• _Task instructions_
The line count for "clear" is all that is needed: say how many lines in the listing below contain it.

BEGIN Material for this exercise

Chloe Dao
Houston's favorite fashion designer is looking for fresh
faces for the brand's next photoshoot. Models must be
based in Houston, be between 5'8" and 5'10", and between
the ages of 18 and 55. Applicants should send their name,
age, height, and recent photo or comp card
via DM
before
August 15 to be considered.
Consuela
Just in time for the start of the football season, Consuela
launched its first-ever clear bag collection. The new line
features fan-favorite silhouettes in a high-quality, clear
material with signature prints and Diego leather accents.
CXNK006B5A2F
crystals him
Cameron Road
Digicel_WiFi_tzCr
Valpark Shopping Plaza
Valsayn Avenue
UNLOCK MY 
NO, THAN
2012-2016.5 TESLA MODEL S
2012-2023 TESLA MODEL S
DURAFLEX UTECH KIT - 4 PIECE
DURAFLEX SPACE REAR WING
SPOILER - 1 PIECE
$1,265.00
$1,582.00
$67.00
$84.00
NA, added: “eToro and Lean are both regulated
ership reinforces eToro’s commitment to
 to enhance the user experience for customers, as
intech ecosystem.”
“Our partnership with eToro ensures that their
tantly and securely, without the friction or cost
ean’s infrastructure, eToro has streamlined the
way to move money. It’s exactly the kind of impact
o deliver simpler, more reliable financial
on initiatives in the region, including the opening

END Material for this exercise

• _Output_
2